When starting from initial conditions created for Gadget, some additional flags can be used to convert the values from h-full to h-free and remove the additional \(\sqrt{a}\) in the velocities:
Whether to re-scale all the fields to remove powers of h from the quantities:
cleanup_h_factors
(default:0
),Whether to re-scale the velocities to remove the \(\sqrt{a}\) assumed by Gadget :
cleanup_velocity_factors
(default:0
).
The h-factors are self-consistently removed according to their units
and this is applied to all the quantities irrespective of particle
types. The correct power of h
is always calculated for each
quantity.
Finally, SWIFT also offers these options:
A factor to re-scale all the smoothing-lengths by a fixed amount:
smoothing_length_scaling
(default:1.
),A shift to apply to all the particles:
shift
(default:[0.0,0.0,0.0]
),Whether to replicate the box along each axis:
replicate
(default:1
).Whether to re-map the IDs to the range
[0, N]
and hence discard the original IDs from the IC file:remap_ids
(default:0
).
The shift is expressed in internal units and will be written to the header of the snapshots. The option to replicate the box is especially useful for weak-scaling tests.

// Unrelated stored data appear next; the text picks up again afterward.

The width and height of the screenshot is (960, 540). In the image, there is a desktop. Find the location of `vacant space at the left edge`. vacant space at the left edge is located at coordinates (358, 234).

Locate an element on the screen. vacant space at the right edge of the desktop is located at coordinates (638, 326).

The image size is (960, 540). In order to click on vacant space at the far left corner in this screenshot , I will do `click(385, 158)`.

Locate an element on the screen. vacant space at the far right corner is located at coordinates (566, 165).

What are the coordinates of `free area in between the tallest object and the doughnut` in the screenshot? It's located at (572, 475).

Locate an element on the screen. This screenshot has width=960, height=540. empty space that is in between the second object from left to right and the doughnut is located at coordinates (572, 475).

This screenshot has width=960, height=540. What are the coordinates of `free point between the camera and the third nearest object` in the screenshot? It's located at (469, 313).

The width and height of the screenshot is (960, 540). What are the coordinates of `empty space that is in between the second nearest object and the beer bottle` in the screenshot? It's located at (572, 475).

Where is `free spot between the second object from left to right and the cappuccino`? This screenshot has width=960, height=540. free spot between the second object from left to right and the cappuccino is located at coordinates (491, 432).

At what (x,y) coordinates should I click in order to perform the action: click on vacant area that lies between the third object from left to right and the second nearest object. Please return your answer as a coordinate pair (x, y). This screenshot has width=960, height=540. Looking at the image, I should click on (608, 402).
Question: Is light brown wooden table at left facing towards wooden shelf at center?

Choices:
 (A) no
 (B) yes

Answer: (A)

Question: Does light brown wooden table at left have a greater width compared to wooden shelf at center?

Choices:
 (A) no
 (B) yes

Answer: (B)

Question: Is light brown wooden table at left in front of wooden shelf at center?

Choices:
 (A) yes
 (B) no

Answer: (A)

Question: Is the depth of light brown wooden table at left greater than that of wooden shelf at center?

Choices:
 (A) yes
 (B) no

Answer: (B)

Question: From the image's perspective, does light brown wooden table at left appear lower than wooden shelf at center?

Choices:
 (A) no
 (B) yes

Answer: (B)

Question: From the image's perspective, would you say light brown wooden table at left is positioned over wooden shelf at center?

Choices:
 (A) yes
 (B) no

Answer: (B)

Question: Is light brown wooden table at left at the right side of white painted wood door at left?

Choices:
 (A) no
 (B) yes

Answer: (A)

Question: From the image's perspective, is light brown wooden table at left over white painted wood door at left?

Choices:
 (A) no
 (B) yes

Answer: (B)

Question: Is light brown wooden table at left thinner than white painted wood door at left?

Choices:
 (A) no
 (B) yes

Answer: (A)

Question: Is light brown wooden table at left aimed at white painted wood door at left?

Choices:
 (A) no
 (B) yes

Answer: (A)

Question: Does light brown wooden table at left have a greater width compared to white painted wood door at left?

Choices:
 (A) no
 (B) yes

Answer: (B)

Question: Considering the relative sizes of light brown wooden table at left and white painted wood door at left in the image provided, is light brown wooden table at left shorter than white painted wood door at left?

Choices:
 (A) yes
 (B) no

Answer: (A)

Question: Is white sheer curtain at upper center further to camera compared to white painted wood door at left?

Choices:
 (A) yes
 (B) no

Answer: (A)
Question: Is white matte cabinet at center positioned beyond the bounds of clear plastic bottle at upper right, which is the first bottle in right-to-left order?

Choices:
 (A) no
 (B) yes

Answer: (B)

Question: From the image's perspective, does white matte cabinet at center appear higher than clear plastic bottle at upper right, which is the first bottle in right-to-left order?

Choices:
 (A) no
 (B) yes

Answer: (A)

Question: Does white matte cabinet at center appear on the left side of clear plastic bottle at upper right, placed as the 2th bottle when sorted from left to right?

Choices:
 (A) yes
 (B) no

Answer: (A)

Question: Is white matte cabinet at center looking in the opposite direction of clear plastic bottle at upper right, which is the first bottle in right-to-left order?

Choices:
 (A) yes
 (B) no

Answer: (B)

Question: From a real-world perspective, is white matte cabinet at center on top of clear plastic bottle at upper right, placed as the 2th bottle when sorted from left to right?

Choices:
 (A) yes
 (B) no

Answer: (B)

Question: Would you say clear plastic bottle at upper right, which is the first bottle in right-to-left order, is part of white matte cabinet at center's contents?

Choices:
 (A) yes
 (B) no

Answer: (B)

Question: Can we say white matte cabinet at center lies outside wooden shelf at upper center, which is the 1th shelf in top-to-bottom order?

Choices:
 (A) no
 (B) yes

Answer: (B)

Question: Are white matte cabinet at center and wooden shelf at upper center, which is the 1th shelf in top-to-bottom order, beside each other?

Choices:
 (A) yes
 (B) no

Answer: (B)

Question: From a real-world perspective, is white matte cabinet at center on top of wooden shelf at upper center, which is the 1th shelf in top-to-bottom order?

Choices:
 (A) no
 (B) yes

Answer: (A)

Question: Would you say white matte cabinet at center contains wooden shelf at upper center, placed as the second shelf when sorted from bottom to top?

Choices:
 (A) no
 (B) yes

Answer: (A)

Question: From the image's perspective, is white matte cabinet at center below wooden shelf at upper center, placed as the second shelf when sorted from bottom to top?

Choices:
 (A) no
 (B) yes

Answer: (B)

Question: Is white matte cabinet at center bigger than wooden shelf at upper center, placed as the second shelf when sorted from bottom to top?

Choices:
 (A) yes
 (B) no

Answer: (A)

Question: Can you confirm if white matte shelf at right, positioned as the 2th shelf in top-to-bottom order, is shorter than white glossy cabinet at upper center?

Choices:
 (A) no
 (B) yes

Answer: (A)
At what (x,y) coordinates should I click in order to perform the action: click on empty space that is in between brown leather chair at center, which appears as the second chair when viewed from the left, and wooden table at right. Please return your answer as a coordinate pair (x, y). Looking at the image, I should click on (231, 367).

When set to an integer >1, the box size is multiplied by this integer along each axis and the particles are duplicated and shifted such as to create exact copies of the simulation volume.

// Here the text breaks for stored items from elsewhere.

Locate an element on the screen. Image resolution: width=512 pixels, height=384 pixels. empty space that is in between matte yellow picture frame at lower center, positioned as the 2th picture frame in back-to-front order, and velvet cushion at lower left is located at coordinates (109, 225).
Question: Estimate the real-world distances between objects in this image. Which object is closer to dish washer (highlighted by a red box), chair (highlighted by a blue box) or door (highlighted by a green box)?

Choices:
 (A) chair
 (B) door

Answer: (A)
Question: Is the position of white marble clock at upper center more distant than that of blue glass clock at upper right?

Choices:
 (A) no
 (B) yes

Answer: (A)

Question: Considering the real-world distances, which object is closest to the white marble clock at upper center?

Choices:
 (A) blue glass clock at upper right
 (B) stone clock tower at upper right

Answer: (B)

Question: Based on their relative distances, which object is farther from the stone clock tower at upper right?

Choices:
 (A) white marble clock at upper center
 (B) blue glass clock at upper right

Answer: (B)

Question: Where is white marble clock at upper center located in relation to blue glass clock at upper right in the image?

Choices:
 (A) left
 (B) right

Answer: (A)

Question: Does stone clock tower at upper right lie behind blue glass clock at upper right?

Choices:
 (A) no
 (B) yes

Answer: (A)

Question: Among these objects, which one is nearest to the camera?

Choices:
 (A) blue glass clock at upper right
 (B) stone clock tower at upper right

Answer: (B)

The remapping of IDs is especially useful in combination with the option to
generate increasing IDs when splitting gas particles as it allows for the
creation of a compact range of IDs beyond which the new IDs generated by
splitting can be safely drawn from. Note that, when remap_ids
is
switched on the ICs do not need to contain a ParticleIDs
field.
Both replication and remapping explicitly overwrite any particle IDs
provided in the initial conditions. This may cause problems for runs
with neutrino particles, as some models assume that that the particle
ID was used as a random seed for the Fermi-Dirac momentum. In this case,
the Neutrino:generate_ics
option can be used to generate new initial
conditions based on the replicated or remapped IDs. See Neutrino implementation
for details.
Name of a HDF5 group to copy from the ICs file(s):
metadata_group_name
(default:ICs_parameters
)
If the initial conditions generator writes a HDF5 group with the parameters used to make the initial conditions, this group can be copied through to the output snapshots by specifying its name.

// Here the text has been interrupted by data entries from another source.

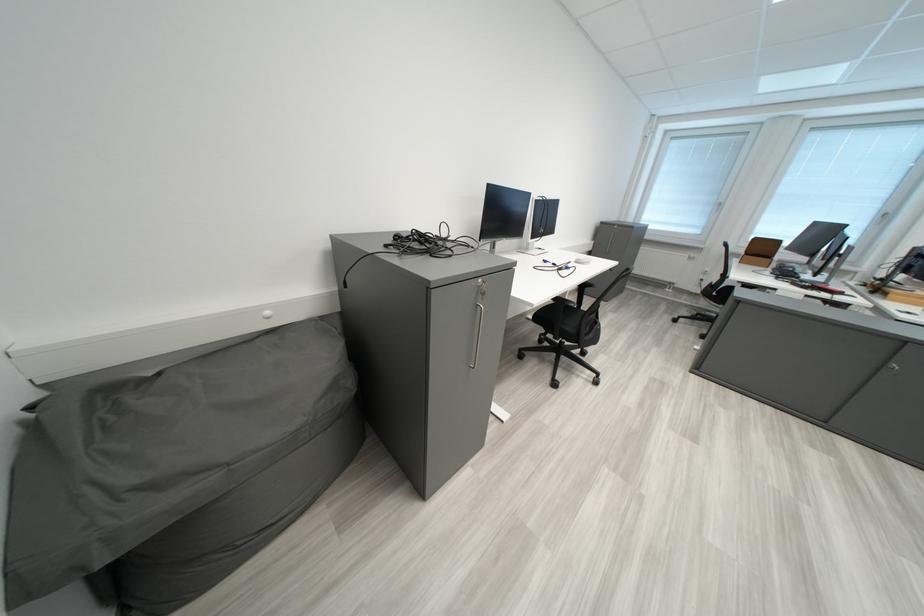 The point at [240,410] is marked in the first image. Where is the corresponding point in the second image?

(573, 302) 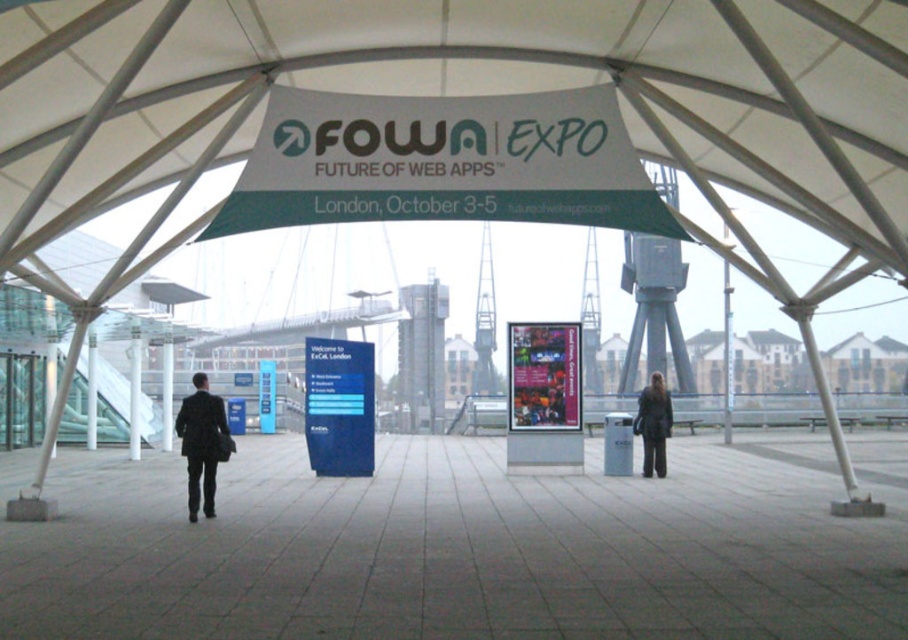 Question: Which point is farther from the camera taking this photo?

Choices:
 (A) (192, 460)
 (B) (132, 344)

Answer: (B)

Question: Does white fabric canopy at center have a greater width compared to matte plastic poster at center?

Choices:
 (A) yes
 (B) no

Answer: (A)

Question: Estimate the real-world distances between objects in this image. Which object is farther from the white glossy pillar at center?

Choices:
 (A) blue plastic sign at center
 (B) matte plastic poster at center
 (C) white fabric canopy at center
 (D) dark gray suit at left

Answer: (C)

Question: Does white fabric canopy at center appear on the left side of white glossy pillar at left?

Choices:
 (A) no
 (B) yes

Answer: (A)

Question: Which point is closer to the camera?

Choices:
 (A) dark brown leather jacket at lower right
 (B) blue plastic sign at center
 (C) white fabric canopy at center

Answer: (C)

Question: Is blue plastic sign at center to the right of blue glossy sign at center from the viewer's perspective?

Choices:
 (A) yes
 (B) no

Answer: (A) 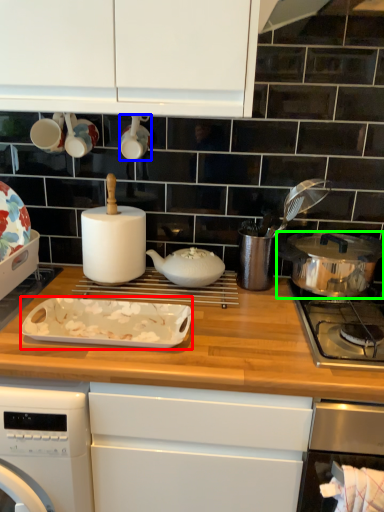 Question: Estimate the real-world distances between objects in this image. Which object is farther from kitchen appliance (highlighted by a red box), appliance (highlighted by a blue box) or kitchen appliance (highlighted by a green box)?

Choices:
 (A) appliance
 (B) kitchen appliance

Answer: (B) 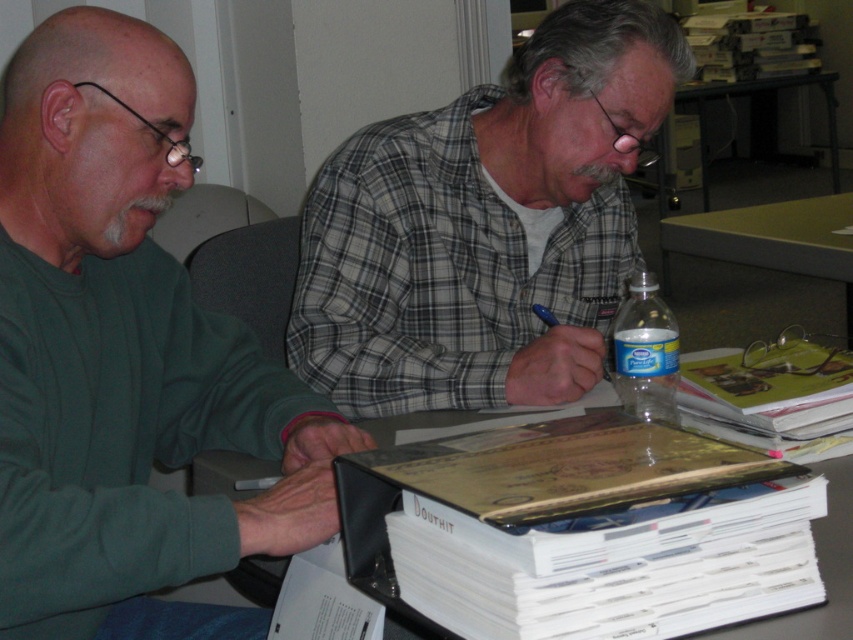 Is green matte sweater at left thinner than white paper at center?

Yes.

Is point (132, 445) positioned before point (496, 422)?

Yes.

Identify the location of green matte sweater at left. (126, 358).

Which is more to the left, plaid shirt at center or white paper at center?

plaid shirt at center is more to the left.

Image resolution: width=853 pixels, height=640 pixels. I want to click on plaid shirt at center, so click(486, 225).

Is green matte sweater at left smaller than clear plastic bottle at center?

No, green matte sweater at left is not smaller than clear plastic bottle at center.

Who is more forward, (109,58) or (657,340)?

Point (109,58)

Where is `green matte sweater at left`? green matte sweater at left is located at coordinates (126, 358).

The full section to start a DM+hydro run from Gadget DM-only ICs would be:
InitialConditions:
file_name: my_ics.hdf5
periodic: 1
cleanup_h_factors: 1
cleanup_velocity_factors: 1
generate_gas_in_ics: 1
cleanup_smoothing_lengths: 1
metadata_group_name: ICs_parameters
Physical Constants
For some idealised test it can be useful to overwrite the value of some physical constants; in particular the value of the gravitational constant and vacuum permeability. SWIFT offers an optional parameter to overwrite the value of \(G_N\) and \(\mu_0\).
PhysicalConstants:
G: 1
mu_0: 1
Note that this set \(G\) to the specified value in the internal system of units. Setting a value of 1 when using the system of units (10^10 Msun, Mpc, km/s) will mean that \(G_N=1\) in these units [2] instead of the normal value \(G_N=43.00927\). The same applies to \(\mu_0\).
This option is only used for specific tests and debugging. This entire section of the YAML file can typically be left out. More constants may be handled in the same way in future versions.
Snapshots
The Snapshots
section of the parameter file contains all the options related to
the dump of simulation outputs in the form of HDF5 Snapshots. The main
parameter is the base name that will be used for all the outputs in the run:
The base name of the HDF5 snapshots:
basename
.
This name will then be appended by an under-score and 4 digits followed by
.hdf5
(e.g. base_name_1234.hdf5
). The 4 digits are used to label the
different outputs, starting at 0000
. In the default setup the digits simply
increase by one for each snapshot. (See Output List to change that
behaviour.)
The time of the first snapshot is controlled by the two following options:
Time of the first snapshot (non-cosmological runs):
time_first
,Scale-factor of the first snapshot (cosmological runs):
scale_factor_first
.
One of those two parameters has to be provided depending on the type of run. In the case of non-cosmological runs, the time of the first snapshot is expressed in the internal units of time. Users also have to provide the difference in time (or scale-factor) between consecutive outputs:
Time difference between consecutive outputs:
delta_time
.
In non-cosmological runs this is also expressed in internal units. For cosmological runs, this value is multiplied to obtain the scale-factor of the next snapshot. This implies that the outputs are equally spaced in \(\log(a)\) (See Output List to have snapshots not regularly spaced in time).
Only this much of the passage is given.